I want to start out with something that I didn’t know and surprised a little bit that there has actually been a decline in the number of new businesses that are being started in this country and I think you share some specific data in the book. That was a surprise because I thought that, you know, it’s easy when you’re involved in sort of fintech and there’s so much happening these new businesses starting left, right and center and you think that happens all over the economy. But the reality is there are fewer small businesses being started today than there were ten years ago and certainly the percentage has gone down quite significantly. So why do you think that is?
Karen: Well you’ve identified what I think is one of the most worrisome trends in the US economy which is that the rate of small business starts is way down and it has not recovered after the Great Recession. We used to start 550,000, even up to 600,000 small businesses a year, we’re down to 450,000-ish and there are a lot of theories about why this is so, but the economists have really not come together and understood the problem. They’ve identified it, we’ve quantified it, but we don’t really know why.
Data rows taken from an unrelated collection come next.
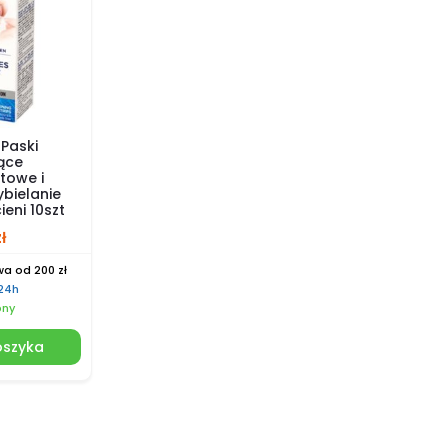
Paski
ące
towe i
bielanie
eni 10szt
zł
a od 200 zł
 24h
pny
oszyka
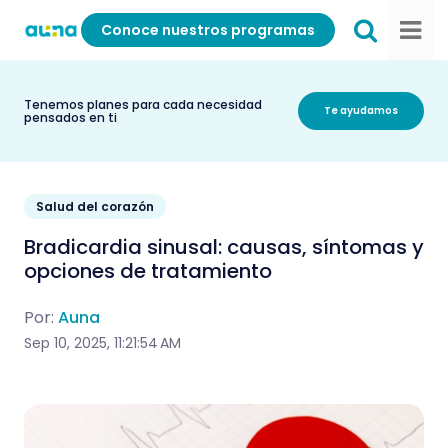
Conoce nuestros programas
Tenemos planes para cada necesidad
Te ayudamos
pensados en ti
Salud del corazón
Bradicardia sinusal: causas, síntomas y
opciones de tratamiento
Por:
Auna
Sep 10, 2025, 11:21:54 AM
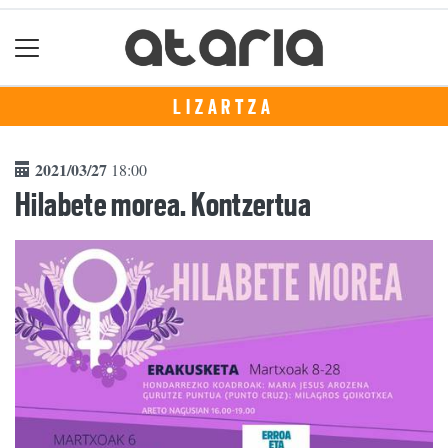
LIZARTZA
2021/03/27
18:00
Hilabete morea. Kontzertua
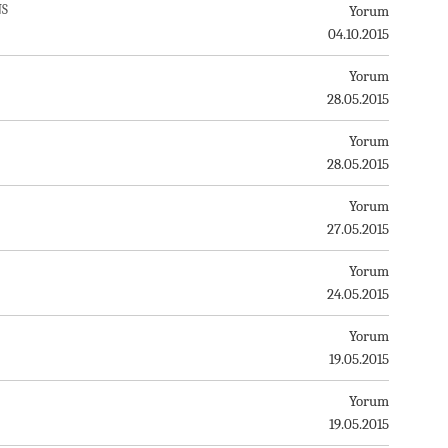
NS
Yorum
04.10.2015
Yorum
28.05.2015
Yorum
28.05.2015
Yorum
27.05.2015
Yorum
24.05.2015
Yorum
19.05.2015
Yorum
19.05.2015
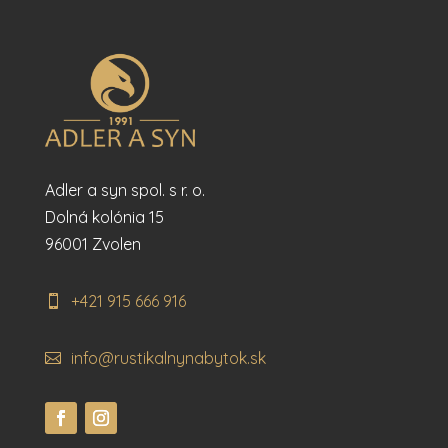
Adler a syn spol. s r. o.
Dolná kolónia 15
96001 Zvolen
+421 915 666 916
info@rustikalnynabytok.sk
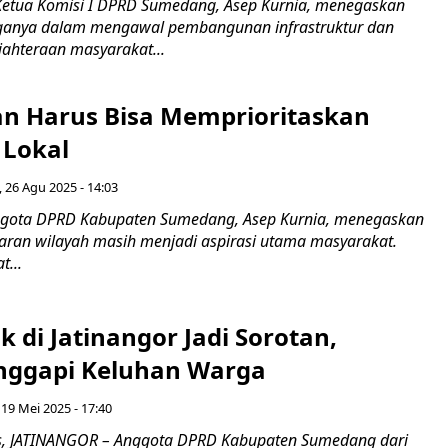
tua Komisi I DPRD Sumedang, Asep Kurnia, menegaskan
anya dalam mengawal pembangunan infrastruktur dan
jahteraan masyarakat...
n Harus Bisa Memprioritaskan
Lokal
, 26 Agu 2025 - 14:03
ota DPRD Kabupaten Sumedang, Asep Kurnia, menegaskan
ran wilayah masih menjadi aspirasi utama masyarakat.
t...
k di Jatinangor Jadi Sorotan,
nggapi Keluhan Warga
 19 Mei 2025 - 17:40
, JATINANGOR – Anggota DPRD Kabupaten Sumedang dari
One hypothesis, of course, is this access to capital. There are some other hypotheses about permits and regulation and there’s a lot of innovation and idea that we had at the SBA, we called it “Startup in a Box.” How can you use technology to just let somebody go online and immediately know all the permits they need to file, all the paperwork they need to fill out, apply for, you know, a credit card and a bank account and a domain name, how could we make it easier for people to start a business. So that’s a really interesting area and I know big technology companies and some new small technology companies are addressing that problem. I’m really focused in the book on the access to capital piece.
Peter: Right, right.
Karen: And it’s very hard, of course, for startups on main street to access bank capital because they are new, but if we can figure out how to address some of the issues that I identified in the book, particularly what I call “Information of Past Deeds,” (?) it’s very hard for a young business to show that they’re creditworthy. And it’s really actually very hard for any small business to show a bank and be transparent about their prospects and whether they’re making money a lot of times because they don’t even know themselves. So this one of the places that, of course, technology can help take away some of the barriers and frictions of the market.
Peter: Right, right, but at the same time you talk about….there are certain structural challenges that really come with small business lending. I mean, you talk about it in the book. You know, the decline of community banks and community banks have often been the ones that are closest…….obviously, they’re closest to their community and they know these small business owners personally.
When they decline, it’s harder for small businesses to get access to capital then there’s the lack of a secondary market like the securitization market which…obviously, there’s been some developments with some of these newer players, but it’s a lot less robust than the consumer lending, certainly in the mortgage lending market.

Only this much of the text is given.